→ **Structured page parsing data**
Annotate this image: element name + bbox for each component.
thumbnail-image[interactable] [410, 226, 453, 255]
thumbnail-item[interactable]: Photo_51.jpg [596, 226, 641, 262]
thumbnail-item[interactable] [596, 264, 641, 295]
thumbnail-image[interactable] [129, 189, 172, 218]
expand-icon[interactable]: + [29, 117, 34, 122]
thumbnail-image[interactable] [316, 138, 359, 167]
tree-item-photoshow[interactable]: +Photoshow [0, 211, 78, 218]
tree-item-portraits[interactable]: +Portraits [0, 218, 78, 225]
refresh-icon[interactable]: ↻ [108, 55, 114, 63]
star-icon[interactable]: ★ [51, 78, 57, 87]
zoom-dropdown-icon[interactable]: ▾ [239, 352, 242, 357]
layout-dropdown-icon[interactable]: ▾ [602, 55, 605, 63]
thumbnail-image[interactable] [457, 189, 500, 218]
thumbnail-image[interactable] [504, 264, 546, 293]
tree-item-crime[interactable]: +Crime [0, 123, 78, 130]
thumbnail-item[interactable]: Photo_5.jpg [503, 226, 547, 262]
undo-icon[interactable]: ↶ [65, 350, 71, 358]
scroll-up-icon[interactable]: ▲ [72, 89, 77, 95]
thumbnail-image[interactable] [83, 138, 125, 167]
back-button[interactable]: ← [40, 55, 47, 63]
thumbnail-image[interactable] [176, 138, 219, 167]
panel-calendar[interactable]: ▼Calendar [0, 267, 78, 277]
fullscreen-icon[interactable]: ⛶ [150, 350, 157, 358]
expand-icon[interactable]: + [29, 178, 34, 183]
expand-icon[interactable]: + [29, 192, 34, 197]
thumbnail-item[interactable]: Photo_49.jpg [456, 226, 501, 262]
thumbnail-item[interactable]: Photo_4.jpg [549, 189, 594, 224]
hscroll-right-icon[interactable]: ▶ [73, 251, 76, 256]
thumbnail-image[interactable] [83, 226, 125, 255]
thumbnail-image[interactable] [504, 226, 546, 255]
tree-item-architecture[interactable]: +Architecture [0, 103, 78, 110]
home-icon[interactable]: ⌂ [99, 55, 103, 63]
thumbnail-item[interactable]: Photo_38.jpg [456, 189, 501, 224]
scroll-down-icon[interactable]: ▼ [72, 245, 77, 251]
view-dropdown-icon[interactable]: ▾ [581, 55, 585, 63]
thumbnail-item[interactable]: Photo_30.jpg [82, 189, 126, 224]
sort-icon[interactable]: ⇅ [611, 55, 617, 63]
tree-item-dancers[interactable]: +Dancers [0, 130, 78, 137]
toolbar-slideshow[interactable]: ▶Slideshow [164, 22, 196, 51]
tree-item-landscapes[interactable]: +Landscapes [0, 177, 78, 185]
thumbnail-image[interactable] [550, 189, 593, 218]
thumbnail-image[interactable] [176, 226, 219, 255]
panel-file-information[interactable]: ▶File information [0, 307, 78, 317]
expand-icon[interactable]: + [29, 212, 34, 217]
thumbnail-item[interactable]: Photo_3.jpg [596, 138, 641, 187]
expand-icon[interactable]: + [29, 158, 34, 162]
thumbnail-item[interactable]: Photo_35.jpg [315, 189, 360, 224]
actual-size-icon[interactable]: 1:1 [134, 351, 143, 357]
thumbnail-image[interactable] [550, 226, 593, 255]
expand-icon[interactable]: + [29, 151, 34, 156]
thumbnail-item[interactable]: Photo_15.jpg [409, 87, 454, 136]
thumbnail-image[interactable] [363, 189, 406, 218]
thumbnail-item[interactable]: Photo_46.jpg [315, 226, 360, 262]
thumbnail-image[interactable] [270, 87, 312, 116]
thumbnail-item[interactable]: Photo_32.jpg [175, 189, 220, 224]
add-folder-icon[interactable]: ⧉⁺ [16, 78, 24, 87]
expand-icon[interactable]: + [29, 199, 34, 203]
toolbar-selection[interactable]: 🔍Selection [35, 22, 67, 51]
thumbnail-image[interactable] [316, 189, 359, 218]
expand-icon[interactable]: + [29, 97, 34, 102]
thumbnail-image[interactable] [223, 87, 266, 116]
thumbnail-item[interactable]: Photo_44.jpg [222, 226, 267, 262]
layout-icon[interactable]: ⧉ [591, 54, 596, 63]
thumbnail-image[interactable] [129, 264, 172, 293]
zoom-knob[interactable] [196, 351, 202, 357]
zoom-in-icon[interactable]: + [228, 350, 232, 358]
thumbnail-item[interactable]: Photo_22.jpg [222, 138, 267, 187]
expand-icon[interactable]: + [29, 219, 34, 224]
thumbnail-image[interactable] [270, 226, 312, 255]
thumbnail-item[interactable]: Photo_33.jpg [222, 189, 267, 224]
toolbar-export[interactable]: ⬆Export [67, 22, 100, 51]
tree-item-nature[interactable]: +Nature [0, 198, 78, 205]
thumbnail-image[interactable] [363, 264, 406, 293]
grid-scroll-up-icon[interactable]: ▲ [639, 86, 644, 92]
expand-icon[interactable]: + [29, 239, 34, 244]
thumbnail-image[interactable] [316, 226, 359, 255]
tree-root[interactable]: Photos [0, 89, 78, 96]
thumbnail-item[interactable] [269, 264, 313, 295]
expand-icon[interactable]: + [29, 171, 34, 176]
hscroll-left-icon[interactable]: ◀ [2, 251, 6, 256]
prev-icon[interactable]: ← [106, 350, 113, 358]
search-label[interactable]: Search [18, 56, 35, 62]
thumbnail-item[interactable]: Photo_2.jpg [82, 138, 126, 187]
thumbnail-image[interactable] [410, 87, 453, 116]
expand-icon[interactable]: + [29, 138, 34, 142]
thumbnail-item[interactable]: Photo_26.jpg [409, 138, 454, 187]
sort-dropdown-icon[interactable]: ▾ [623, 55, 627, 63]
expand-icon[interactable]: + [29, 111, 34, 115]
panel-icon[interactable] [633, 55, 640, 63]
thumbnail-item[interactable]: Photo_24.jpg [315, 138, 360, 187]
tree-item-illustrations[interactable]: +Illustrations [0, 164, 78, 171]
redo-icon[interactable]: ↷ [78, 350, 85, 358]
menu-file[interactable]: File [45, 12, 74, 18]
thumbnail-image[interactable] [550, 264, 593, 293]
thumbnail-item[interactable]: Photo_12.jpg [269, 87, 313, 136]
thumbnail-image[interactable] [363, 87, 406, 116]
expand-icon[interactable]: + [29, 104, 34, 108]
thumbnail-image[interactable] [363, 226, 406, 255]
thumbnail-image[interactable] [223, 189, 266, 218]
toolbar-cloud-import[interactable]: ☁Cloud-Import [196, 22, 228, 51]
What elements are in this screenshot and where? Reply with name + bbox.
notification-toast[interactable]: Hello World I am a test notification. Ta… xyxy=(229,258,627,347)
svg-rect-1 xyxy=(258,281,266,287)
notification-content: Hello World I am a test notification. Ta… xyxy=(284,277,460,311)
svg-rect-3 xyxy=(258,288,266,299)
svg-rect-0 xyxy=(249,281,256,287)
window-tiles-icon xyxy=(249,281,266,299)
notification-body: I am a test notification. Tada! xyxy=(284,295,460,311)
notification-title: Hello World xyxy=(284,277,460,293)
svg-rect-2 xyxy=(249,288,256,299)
---
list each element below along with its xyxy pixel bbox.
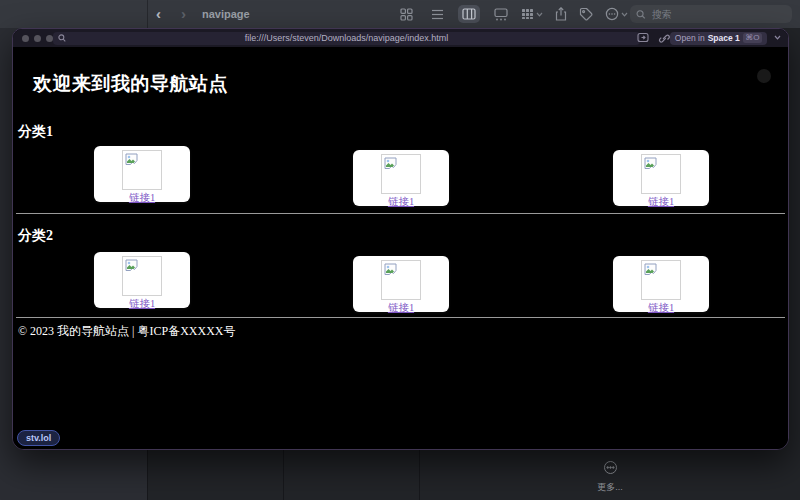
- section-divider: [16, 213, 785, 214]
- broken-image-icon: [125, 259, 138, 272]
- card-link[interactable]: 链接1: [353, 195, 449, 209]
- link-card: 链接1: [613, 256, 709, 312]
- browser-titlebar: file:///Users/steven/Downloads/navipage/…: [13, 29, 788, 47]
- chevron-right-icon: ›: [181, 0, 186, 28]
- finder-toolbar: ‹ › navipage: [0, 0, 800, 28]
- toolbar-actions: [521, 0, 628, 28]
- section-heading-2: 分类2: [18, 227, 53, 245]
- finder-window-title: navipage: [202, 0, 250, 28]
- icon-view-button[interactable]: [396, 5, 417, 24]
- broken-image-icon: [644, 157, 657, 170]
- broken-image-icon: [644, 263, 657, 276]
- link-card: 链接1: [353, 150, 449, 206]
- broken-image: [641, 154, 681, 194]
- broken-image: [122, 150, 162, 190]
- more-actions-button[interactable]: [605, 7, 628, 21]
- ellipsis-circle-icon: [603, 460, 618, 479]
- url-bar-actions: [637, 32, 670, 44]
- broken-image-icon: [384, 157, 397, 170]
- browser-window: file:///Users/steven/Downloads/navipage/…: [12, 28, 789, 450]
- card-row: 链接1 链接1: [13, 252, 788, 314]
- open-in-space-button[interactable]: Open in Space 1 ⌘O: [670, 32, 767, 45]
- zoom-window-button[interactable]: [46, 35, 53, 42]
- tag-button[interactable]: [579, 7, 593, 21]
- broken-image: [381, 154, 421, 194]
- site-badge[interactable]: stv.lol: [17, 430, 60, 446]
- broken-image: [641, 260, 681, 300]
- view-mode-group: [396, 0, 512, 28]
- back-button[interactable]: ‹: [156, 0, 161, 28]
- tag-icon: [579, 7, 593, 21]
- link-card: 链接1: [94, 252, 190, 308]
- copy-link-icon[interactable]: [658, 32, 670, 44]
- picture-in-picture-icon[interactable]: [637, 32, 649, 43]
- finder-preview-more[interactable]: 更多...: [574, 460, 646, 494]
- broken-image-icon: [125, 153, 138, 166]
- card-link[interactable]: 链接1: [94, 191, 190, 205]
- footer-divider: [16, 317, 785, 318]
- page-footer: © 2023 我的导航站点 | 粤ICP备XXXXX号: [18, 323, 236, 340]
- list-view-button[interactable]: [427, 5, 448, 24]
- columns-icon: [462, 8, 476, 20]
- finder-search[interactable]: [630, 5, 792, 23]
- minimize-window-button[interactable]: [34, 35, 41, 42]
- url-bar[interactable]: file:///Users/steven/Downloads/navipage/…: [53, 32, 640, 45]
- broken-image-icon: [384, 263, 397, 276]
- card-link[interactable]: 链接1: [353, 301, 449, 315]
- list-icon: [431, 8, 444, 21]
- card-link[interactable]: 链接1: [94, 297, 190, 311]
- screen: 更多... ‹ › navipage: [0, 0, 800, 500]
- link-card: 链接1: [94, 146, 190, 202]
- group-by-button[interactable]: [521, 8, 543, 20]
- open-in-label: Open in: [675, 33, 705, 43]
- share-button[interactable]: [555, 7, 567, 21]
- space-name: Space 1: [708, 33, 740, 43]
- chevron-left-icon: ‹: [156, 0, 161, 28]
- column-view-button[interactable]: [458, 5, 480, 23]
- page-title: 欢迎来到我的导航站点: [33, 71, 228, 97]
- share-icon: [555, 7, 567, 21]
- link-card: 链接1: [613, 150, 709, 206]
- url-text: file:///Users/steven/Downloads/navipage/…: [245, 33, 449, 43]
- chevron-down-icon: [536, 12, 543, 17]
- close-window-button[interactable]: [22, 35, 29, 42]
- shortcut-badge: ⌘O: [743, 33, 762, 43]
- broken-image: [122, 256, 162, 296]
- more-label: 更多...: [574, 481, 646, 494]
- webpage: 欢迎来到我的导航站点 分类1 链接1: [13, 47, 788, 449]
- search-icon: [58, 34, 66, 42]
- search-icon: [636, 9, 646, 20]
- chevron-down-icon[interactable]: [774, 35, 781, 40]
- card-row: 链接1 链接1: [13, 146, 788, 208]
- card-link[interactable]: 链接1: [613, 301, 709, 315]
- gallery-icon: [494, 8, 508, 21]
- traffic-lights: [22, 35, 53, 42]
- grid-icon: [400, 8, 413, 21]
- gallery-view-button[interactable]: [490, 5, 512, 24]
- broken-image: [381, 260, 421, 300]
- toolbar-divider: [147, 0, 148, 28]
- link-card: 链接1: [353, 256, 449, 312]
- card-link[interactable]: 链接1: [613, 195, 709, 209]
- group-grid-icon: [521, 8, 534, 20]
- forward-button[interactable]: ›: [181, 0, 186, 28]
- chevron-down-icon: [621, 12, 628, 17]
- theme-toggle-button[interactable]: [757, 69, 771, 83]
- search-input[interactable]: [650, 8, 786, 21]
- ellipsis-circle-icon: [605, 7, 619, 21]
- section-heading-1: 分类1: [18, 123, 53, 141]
...
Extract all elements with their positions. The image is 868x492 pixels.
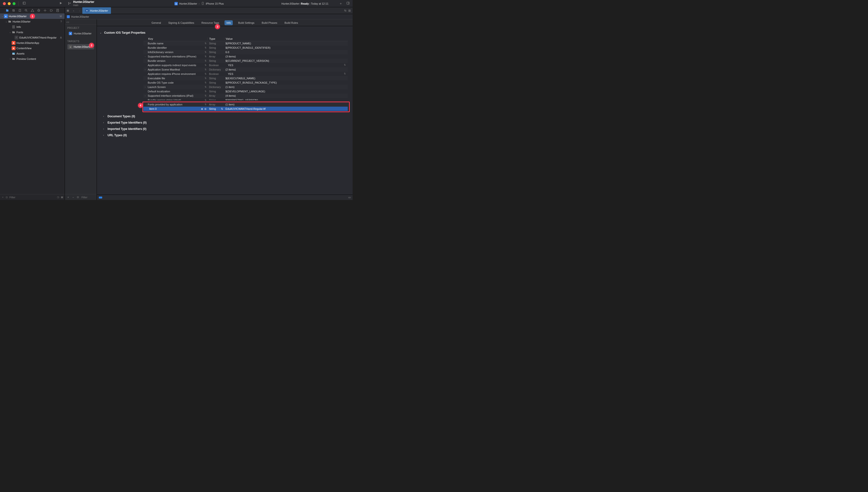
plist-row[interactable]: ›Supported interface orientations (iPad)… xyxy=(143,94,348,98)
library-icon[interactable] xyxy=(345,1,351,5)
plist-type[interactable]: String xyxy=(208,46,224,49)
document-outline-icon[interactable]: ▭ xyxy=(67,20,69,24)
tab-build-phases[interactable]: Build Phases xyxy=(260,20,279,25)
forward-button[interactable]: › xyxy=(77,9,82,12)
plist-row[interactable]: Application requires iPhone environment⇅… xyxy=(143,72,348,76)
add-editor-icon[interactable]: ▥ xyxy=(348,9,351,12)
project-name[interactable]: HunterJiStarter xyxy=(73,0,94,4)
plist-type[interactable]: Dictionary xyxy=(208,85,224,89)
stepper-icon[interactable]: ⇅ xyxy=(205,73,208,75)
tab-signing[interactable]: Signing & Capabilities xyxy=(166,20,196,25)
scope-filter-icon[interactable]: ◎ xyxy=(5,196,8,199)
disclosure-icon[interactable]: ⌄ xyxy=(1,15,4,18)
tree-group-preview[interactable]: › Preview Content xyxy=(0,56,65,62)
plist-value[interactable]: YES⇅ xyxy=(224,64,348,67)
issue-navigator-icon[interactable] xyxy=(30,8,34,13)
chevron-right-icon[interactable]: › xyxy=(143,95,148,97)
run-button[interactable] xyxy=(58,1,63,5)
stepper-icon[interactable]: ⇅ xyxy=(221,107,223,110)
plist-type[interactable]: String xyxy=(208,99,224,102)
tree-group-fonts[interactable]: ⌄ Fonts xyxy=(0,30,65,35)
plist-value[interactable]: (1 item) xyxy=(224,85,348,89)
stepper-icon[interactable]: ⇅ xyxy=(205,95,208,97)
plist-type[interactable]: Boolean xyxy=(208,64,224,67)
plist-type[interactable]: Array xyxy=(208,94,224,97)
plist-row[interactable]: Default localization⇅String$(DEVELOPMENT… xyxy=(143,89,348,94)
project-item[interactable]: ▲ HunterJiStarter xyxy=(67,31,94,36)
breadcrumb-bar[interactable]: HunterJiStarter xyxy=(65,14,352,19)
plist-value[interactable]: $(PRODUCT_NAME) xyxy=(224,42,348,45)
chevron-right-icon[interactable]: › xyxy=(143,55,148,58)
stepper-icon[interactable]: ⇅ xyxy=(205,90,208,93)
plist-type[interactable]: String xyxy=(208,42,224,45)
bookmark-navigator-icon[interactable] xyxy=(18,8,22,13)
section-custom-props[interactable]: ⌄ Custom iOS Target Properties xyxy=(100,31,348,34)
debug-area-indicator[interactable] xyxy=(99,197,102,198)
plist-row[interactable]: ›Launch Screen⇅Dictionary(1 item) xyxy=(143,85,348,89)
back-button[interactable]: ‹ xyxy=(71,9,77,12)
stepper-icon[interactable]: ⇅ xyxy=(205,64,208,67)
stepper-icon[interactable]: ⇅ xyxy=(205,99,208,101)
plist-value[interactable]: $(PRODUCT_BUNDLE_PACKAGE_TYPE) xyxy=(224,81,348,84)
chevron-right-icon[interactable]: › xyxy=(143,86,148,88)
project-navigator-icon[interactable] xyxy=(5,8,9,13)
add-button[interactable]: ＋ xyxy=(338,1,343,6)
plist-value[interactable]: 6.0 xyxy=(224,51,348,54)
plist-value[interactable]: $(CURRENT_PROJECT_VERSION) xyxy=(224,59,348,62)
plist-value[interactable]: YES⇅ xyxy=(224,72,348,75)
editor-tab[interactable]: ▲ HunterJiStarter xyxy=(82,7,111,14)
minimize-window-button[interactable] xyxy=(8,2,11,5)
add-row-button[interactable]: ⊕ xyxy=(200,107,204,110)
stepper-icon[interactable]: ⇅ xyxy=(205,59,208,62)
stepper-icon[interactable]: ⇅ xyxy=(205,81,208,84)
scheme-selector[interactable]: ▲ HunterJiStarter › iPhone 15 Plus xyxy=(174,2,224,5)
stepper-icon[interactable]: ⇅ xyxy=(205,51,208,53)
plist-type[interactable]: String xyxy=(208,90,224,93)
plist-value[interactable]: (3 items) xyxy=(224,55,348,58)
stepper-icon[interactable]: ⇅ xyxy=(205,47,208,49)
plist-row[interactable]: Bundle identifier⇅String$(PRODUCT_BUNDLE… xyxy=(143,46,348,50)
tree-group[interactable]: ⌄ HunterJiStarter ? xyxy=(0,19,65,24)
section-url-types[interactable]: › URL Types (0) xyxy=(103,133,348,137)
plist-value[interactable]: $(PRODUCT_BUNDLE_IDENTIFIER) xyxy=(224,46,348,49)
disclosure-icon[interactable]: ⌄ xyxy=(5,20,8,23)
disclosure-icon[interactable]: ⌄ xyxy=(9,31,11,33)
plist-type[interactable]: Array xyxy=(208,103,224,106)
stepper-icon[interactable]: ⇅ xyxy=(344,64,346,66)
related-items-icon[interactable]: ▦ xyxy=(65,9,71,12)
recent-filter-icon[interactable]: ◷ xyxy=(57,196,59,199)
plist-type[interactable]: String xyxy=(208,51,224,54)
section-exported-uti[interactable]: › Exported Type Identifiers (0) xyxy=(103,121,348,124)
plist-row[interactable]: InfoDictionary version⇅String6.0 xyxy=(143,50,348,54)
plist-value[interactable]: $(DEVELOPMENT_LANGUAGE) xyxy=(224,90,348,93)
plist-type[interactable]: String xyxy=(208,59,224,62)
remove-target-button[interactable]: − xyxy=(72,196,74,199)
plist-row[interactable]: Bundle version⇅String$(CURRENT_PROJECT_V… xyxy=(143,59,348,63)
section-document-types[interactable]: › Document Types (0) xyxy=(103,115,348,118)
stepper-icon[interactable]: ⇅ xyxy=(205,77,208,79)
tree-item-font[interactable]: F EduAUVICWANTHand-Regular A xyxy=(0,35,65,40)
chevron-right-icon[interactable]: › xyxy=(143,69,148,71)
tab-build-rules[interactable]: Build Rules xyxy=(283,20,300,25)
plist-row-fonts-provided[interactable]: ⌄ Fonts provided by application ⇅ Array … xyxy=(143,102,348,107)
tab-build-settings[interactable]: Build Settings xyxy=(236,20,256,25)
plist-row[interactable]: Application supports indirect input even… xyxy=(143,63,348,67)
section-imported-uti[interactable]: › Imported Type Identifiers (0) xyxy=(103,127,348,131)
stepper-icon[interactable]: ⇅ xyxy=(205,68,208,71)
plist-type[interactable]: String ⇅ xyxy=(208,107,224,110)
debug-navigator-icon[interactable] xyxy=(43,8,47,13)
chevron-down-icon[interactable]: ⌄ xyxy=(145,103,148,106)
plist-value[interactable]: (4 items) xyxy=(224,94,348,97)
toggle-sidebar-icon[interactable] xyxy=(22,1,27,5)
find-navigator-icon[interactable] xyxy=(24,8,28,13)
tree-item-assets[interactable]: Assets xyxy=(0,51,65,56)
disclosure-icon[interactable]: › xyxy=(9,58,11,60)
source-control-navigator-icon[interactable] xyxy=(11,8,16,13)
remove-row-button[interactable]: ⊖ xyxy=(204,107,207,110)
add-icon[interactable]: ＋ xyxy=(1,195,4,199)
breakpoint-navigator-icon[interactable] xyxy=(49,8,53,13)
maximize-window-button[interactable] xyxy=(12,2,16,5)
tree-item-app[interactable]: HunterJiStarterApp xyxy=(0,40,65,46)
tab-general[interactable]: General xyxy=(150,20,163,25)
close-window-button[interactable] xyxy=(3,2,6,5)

→ **TASK DESCRIPTION**
I need the number of lines in the entries that include "value"; please give that number and nothing else.

→ **FINAL ANSWER**
11